In some earlier pharmacokinetic studies, it was suggested that patients with malignancy had increased clearance of vancomycin [25]. Conversely, other authors reported that patients with acute myeloid leukemia had lower clearance of vancomycin [26]. It was also noted that body weight may affect clearance of vancomycin, as an increase in weight was related to higher values of both clearance and volume of distribution [27, 28]. Finally, some authors showed that furosemide may influence vancomycin clearance, whereas others concluded that concomitant drugs had no influence on clearance [29, 21].
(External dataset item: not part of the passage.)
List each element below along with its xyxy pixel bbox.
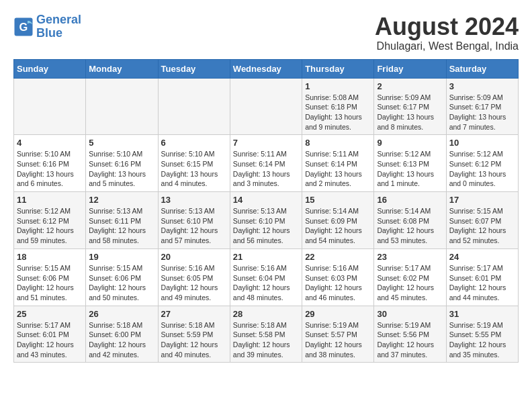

The main limitations of our study are the relatively small number of patients, and only one measurement of vancomycin concentration per patient. This could be a reason why so many covariates with significant influence after univariate analyses were eliminated in the backward deletion phase, indicating a wider array of influences on vancomycin clearance than we were unable to demonstrate.
5. Conclusion
In conclusion, our study generates the hypothesis that elimination of vancomycin is dependent on different covariates in patients with normal renal function and mild-to-moderate chronic kidney failure Clearance of vancomycin in patients with chronically impaired kidney function was positively correlated with the administered daily dose of that drug and significantly increased by serum level of AST. Clearance of vancomycin in patients with normal kidney function was increased in patients with higher levels of fibrinogen. If our hypothesis is confirmed by future studies using two similar but larger populations, when dosing vancomycin, clinicians should account for the differences between the populations in factors that have influence on clearance of this drug.
Acknowledgements
This study was partially financially supported by the Grant No 175007 given by the Ministry of Education, Science and Technological Development, Republic of Serbia.
Footnotes
Conflict of interest
The authors state no conflict of interest.